* **EXTRACTED INFORMATION**:

= = = = =

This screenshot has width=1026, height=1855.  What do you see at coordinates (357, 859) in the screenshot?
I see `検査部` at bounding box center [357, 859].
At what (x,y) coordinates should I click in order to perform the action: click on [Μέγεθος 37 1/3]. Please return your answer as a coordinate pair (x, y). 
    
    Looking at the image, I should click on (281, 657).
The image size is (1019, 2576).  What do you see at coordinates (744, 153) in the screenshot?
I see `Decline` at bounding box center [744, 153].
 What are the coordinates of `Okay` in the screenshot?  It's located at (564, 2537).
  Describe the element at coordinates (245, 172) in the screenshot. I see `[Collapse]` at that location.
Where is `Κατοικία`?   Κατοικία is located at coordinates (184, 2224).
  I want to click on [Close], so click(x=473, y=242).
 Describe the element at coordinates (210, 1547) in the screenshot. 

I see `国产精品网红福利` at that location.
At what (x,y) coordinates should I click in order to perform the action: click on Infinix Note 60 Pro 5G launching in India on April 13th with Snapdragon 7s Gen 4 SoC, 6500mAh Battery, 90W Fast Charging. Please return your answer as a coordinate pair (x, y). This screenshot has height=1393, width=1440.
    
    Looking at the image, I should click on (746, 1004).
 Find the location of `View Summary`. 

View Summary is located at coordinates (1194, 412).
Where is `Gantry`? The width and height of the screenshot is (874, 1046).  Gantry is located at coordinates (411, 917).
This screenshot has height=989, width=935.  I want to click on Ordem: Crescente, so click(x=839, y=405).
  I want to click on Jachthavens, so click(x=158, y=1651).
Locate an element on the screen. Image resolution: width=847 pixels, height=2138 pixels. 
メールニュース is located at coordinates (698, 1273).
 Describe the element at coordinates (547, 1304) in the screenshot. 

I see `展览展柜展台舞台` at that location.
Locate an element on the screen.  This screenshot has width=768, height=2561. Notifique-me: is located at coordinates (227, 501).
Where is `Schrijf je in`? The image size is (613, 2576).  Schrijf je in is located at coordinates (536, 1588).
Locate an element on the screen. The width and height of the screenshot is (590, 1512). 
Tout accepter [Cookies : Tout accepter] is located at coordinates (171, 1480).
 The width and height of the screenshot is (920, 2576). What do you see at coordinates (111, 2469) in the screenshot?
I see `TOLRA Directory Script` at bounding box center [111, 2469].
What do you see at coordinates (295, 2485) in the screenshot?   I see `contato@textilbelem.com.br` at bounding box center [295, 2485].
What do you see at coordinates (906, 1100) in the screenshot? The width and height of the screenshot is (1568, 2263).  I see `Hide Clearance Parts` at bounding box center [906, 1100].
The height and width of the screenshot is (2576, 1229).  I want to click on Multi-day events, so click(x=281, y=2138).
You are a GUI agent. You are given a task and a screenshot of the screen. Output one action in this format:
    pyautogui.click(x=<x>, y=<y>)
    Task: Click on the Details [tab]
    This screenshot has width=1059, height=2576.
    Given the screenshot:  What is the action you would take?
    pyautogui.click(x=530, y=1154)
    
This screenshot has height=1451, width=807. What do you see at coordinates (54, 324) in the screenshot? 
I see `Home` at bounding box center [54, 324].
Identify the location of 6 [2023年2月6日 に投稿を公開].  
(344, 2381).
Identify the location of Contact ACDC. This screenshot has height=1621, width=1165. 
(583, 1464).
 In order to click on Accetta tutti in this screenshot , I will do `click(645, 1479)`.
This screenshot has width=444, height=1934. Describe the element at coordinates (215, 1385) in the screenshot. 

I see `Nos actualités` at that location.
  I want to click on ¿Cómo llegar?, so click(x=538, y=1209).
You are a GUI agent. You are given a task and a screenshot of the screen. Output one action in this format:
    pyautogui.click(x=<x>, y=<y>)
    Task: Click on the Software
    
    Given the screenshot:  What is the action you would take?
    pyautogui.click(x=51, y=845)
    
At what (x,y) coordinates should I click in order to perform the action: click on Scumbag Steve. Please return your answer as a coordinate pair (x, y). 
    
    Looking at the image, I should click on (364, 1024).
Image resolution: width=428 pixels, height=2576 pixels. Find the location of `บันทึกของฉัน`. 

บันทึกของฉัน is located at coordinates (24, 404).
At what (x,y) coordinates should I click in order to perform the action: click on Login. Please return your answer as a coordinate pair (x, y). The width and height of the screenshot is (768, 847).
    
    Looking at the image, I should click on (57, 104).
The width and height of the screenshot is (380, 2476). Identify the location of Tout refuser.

= = = = =

* **WORK TO COMPLETE**:
Word for word, set down all the lines above.

* **ANSWER TO THIS PROBLEM**:
This screenshot has width=1026, height=1855.  What do you see at coordinates (357, 859) in the screenshot?
I see `検査部` at bounding box center [357, 859].
At what (x,y) coordinates should I click in order to perform the action: click on [Μέγεθος 37 1/3]. Please return your answer as a coordinate pair (x, y). 
    
    Looking at the image, I should click on (281, 657).
The image size is (1019, 2576).  What do you see at coordinates (744, 153) in the screenshot?
I see `Decline` at bounding box center [744, 153].
 What are the coordinates of `Okay` in the screenshot?  It's located at (564, 2537).
  Describe the element at coordinates (245, 172) in the screenshot. I see `[Collapse]` at that location.
Where is `Κατοικία`?   Κατοικία is located at coordinates (184, 2224).
  I want to click on [Close], so click(x=473, y=242).
 Describe the element at coordinates (210, 1547) in the screenshot. 

I see `国产精品网红福利` at that location.
At what (x,y) coordinates should I click in order to perform the action: click on Infinix Note 60 Pro 5G launching in India on April 13th with Snapdragon 7s Gen 4 SoC, 6500mAh Battery, 90W Fast Charging. Please return your answer as a coordinate pair (x, y). This screenshot has height=1393, width=1440.
    
    Looking at the image, I should click on (746, 1004).
 Find the location of `View Summary`. 

View Summary is located at coordinates (1194, 412).
Where is `Gantry`? The width and height of the screenshot is (874, 1046).  Gantry is located at coordinates (411, 917).
This screenshot has height=989, width=935.  I want to click on Ordem: Crescente, so click(x=839, y=405).
  I want to click on Jachthavens, so click(x=158, y=1651).
Locate an element on the screen. Image resolution: width=847 pixels, height=2138 pixels. 
メールニュース is located at coordinates (698, 1273).
 Describe the element at coordinates (547, 1304) in the screenshot. 

I see `展览展柜展台舞台` at that location.
Locate an element on the screen.  This screenshot has width=768, height=2561. Notifique-me: is located at coordinates (227, 501).
Where is `Schrijf je in`? The image size is (613, 2576).  Schrijf je in is located at coordinates (536, 1588).
Locate an element on the screen. The width and height of the screenshot is (590, 1512). 
Tout accepter [Cookies : Tout accepter] is located at coordinates (171, 1480).
 The width and height of the screenshot is (920, 2576). What do you see at coordinates (111, 2469) in the screenshot?
I see `TOLRA Directory Script` at bounding box center [111, 2469].
What do you see at coordinates (295, 2485) in the screenshot?   I see `contato@textilbelem.com.br` at bounding box center [295, 2485].
What do you see at coordinates (906, 1100) in the screenshot? The width and height of the screenshot is (1568, 2263).  I see `Hide Clearance Parts` at bounding box center [906, 1100].
The height and width of the screenshot is (2576, 1229).  I want to click on Multi-day events, so click(x=281, y=2138).
You are a GUI agent. You are given a task and a screenshot of the screen. Output one action in this format:
    pyautogui.click(x=<x>, y=<y>)
    Task: Click on the Details [tab]
    This screenshot has width=1059, height=2576.
    Given the screenshot:  What is the action you would take?
    pyautogui.click(x=530, y=1154)
    
This screenshot has height=1451, width=807. What do you see at coordinates (54, 324) in the screenshot? 
I see `Home` at bounding box center [54, 324].
Identify the location of 6 [2023年2月6日 に投稿を公開].  
(344, 2381).
Identify the location of Contact ACDC. This screenshot has height=1621, width=1165. 
(583, 1464).
 In order to click on Accetta tutti in this screenshot , I will do `click(645, 1479)`.
This screenshot has width=444, height=1934. Describe the element at coordinates (215, 1385) in the screenshot. 

I see `Nos actualités` at that location.
  I want to click on ¿Cómo llegar?, so click(x=538, y=1209).
You are a GUI agent. You are given a task and a screenshot of the screen. Output one action in this format:
    pyautogui.click(x=<x>, y=<y>)
    Task: Click on the Software
    
    Given the screenshot:  What is the action you would take?
    pyautogui.click(x=51, y=845)
    
At what (x,y) coordinates should I click in order to perform the action: click on Scumbag Steve. Please return your answer as a coordinate pair (x, y). 
    
    Looking at the image, I should click on (364, 1024).
Image resolution: width=428 pixels, height=2576 pixels. Find the location of `บันทึกของฉัน`. 

บันทึกของฉัน is located at coordinates (24, 404).
At what (x,y) coordinates should I click in order to perform the action: click on Login. Please return your answer as a coordinate pair (x, y). The width and height of the screenshot is (768, 847).
    
    Looking at the image, I should click on (57, 104).
The width and height of the screenshot is (380, 2476). Identify the location of Tout refuser.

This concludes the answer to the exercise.